Azawakh-Oska

Azawakh-Oska

DISPARITION DE GUY MAZEL, UN DES ACTEURS DE LA RECONNAISSANCE DE LA RACE

 

IN MEMORIAM GUY MAZEL

amoureux du lévrier Sloughi

et parrain du lévrier de l'Azawakh-Oska

 

Guy Mazel vient de nous quitter. Samedi matin son fils aîné Vincent m'a appelé pour me dire qu'il venait de trouver son père éteint, dans le fauteuil de son salon. Sans alerte, sans signe précurseur, il était allé rejoindre Monique, son épouse, décédée un an plus tôt après un long et pénible déclin.

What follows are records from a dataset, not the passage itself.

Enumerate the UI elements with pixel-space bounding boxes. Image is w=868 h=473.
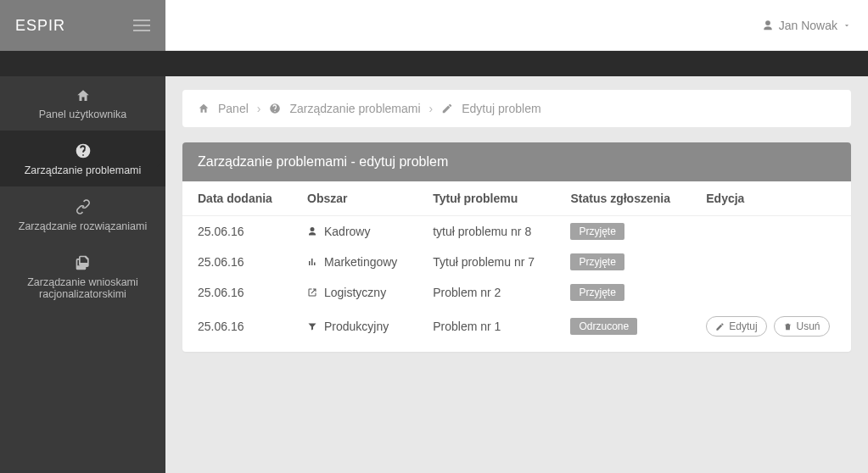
cell-title: Tytuł problemu nr 7 (417, 247, 555, 277)
chevron-down-icon (843, 21, 851, 30)
nav-item-proposals[interactable]: Zarządzanie wnioskami racjonalizatorskim… (0, 242, 165, 310)
status-badge: Przyjęte (570, 253, 624, 270)
hamburger-icon[interactable] (133, 19, 150, 31)
table-row: 25.06.16 Logistyczny Problem nr 2 Przyję… (182, 277, 851, 308)
bars-icon (307, 257, 317, 267)
status-badge: Przyjęte (570, 223, 624, 240)
person-icon (307, 226, 317, 236)
main: Jan Nowak Panel › Zarządzanie problemami… (165, 0, 868, 473)
cell-actions (691, 247, 851, 277)
brand: ESPIR (15, 17, 65, 35)
cell-actions (691, 216, 851, 248)
cell-area-label: Marketingowy (324, 255, 397, 269)
col-status: Status zgłoszenia (555, 181, 691, 216)
cell-status: Przyjęte (555, 216, 691, 248)
cell-date: 25.06.16 (182, 277, 292, 308)
delete-button[interactable]: Usuń (774, 316, 830, 337)
nav-label: Zarządzanie problemami (25, 164, 142, 176)
cell-status: Odrzucone (555, 308, 691, 352)
cell-area: Marketingowy (292, 247, 417, 277)
cell-date: 25.06.16 (182, 308, 292, 352)
home-icon (198, 103, 210, 114)
cell-area: Produkcyjny (292, 308, 417, 352)
cell-actions (691, 277, 851, 308)
cell-title: Problem nr 1 (417, 308, 555, 352)
content: Panel › Zarządzanie problemami › Edytuj … (165, 76, 868, 365)
delete-label: Usuń (797, 320, 820, 332)
topbar: Jan Nowak (165, 0, 868, 51)
trash-icon (783, 322, 792, 331)
link-icon (75, 198, 92, 215)
nav-label: Zarządzanie wnioskami racjonalizatorskim… (27, 276, 138, 300)
cell-date: 25.06.16 (182, 216, 292, 248)
question-icon (75, 142, 92, 159)
status-badge: Odrzucone (570, 318, 637, 335)
user-icon (762, 19, 774, 31)
col-area: Obszar (292, 181, 417, 216)
cell-title: tytuł problemu nr 8 (417, 216, 555, 248)
nav-item-solutions[interactable]: Zarządzanie rozwiązaniami (0, 186, 165, 242)
table-row: 25.06.16 Kadrowy tytuł problemu nr 8 Prz… (182, 216, 851, 248)
home-icon (75, 88, 92, 103)
panel-title: Zarządzanie problemami - edytuj problem (182, 142, 851, 181)
col-title: Tytuł problemu (417, 181, 555, 216)
files-icon (75, 254, 92, 271)
problems-table: Data dodania Obszar Tytuł problemu Statu… (182, 181, 851, 352)
filter-icon (307, 321, 317, 331)
cell-status: Przyjęte (555, 277, 691, 308)
cell-actions: Edytuj Usuń (691, 308, 851, 352)
table-row: 25.06.16 Produkcyjny Problem nr 1 Odrzuc… (182, 308, 851, 352)
cell-status: Przyjęte (555, 247, 691, 277)
sidebar-top: ESPIR (0, 0, 165, 51)
nav-label: Zarządzanie rozwiązaniami (19, 220, 147, 232)
cell-area-label: Logistyczny (324, 286, 386, 299)
question-icon (269, 103, 281, 114)
pencil-icon (441, 103, 453, 114)
cell-area-label: Kadrowy (324, 225, 370, 238)
chevron-right-icon: › (429, 102, 434, 115)
edit-label: Edytuj (729, 320, 757, 332)
nav-item-problems[interactable]: Zarządzanie problemami (0, 131, 165, 186)
chevron-right-icon: › (257, 102, 261, 115)
topbar-dark-strip (165, 51, 868, 76)
cell-date: 25.06.16 (182, 247, 292, 277)
cell-title: Problem nr 2 (417, 277, 555, 308)
cell-area-label: Produkcyjny (324, 320, 389, 333)
sidebar-dark-strip (0, 51, 165, 76)
panel: Zarządzanie problemami - edytuj problem … (182, 142, 851, 352)
breadcrumb: Panel › Zarządzanie problemami › Edytuj … (182, 90, 851, 127)
col-date: Data dodania (182, 181, 292, 216)
pencil-icon (715, 322, 725, 331)
breadcrumb-item[interactable]: Zarządzanie problemami (289, 102, 420, 115)
share-icon (307, 287, 317, 298)
col-edit: Edycja (691, 181, 851, 216)
breadcrumb-item[interactable]: Panel (218, 102, 249, 115)
nav-item-panel[interactable]: Panel użytkownika (0, 76, 165, 131)
cell-area: Kadrowy (292, 216, 417, 248)
nav: Panel użytkownika Zarządzanie problemami… (0, 76, 165, 310)
cell-area: Logistyczny (292, 277, 417, 308)
nav-label: Panel użytkownika (39, 109, 127, 120)
edit-button[interactable]: Edytuj (706, 316, 766, 337)
breadcrumb-item: Edytuj problem (462, 102, 540, 115)
table-row: 25.06.16 Marketingowy Tytuł problemu nr … (182, 247, 851, 277)
status-badge: Przyjęte (570, 284, 624, 301)
user-menu[interactable]: Jan Nowak (762, 19, 851, 32)
user-name: Jan Nowak (779, 19, 837, 32)
sidebar: ESPIR Panel użytkownika Zarządzanie prob… (0, 0, 165, 473)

Presque nonagénaire, Guy avait gardé la discipline corporelle apprise dans une formation de commando parachutiste, au Maghreb. Une diète stricte mais jouissive, et une demi-heure de culture physique (avec barres, poulies et haltères) chaque soir dans son garage, avant d'aller au lit.

Guy avait contracté l'amour du Sloughi dans sa jeunesse au Maroc, où il avait exercé la fonction d' ingénieur pour les télécoms.

Et c'est le Sloughi qui nous avait permis de nous rencontrer à Paris en 70 lors de la relance du Club du Sloughi. C'était l'époque de Devillard, Duconte, Pascon, Mauvy, et du couple Przezdziecki-Rey...

Guy a été un élément dynamique et très actif de cette renaissance. Sa position à la direction des Télécoms nous facilitait les contacts téléphoniques avec le monde entier, et notamment le Maroc.

Il était le trésorier du club; nous étions jusqu'à avant hier les deux derniers survivants encore actifs de cette aventure cynophilique.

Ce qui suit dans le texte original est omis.